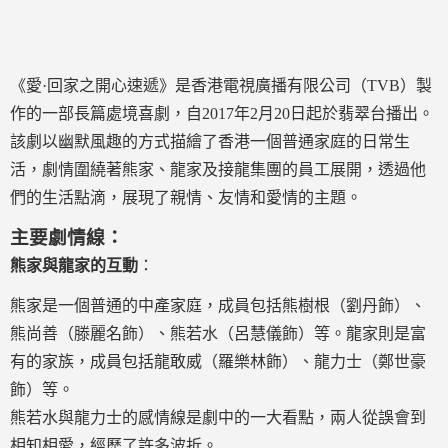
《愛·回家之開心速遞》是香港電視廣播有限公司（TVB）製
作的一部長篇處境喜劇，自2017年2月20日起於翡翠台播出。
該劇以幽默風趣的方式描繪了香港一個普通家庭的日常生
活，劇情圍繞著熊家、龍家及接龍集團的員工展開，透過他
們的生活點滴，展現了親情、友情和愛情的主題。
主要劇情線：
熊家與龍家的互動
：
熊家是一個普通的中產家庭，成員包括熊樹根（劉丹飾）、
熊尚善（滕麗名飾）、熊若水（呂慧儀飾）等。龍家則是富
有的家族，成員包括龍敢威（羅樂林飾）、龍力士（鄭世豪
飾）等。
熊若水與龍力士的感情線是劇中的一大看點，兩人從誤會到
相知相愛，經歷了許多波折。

---

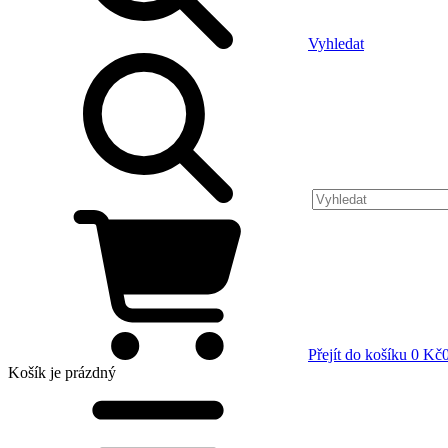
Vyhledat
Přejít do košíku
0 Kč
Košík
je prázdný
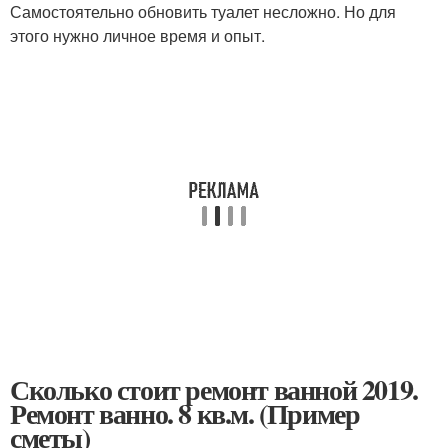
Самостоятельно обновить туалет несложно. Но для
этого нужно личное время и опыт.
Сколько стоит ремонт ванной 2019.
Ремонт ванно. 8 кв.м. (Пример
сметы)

--

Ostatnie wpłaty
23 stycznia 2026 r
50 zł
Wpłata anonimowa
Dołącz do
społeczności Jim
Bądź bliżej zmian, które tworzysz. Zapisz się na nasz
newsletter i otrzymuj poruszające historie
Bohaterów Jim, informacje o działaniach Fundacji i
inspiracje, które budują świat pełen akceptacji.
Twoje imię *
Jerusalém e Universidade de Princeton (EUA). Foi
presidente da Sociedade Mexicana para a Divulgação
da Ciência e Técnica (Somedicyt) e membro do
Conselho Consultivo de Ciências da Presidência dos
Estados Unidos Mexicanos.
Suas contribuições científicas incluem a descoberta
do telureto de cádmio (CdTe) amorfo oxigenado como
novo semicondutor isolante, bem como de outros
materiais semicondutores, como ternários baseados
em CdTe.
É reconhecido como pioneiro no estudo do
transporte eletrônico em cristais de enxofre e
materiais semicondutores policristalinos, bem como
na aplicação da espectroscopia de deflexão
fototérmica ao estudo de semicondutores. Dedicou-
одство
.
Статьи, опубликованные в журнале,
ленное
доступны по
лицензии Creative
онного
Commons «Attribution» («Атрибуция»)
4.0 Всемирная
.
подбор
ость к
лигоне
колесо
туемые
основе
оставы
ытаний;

## [HOW TO COMPLETE THIS TASK]
Only a number is expected here: the count of lines with the string "CdTe" in the material above.

## [RESULT OF THE TASK]
2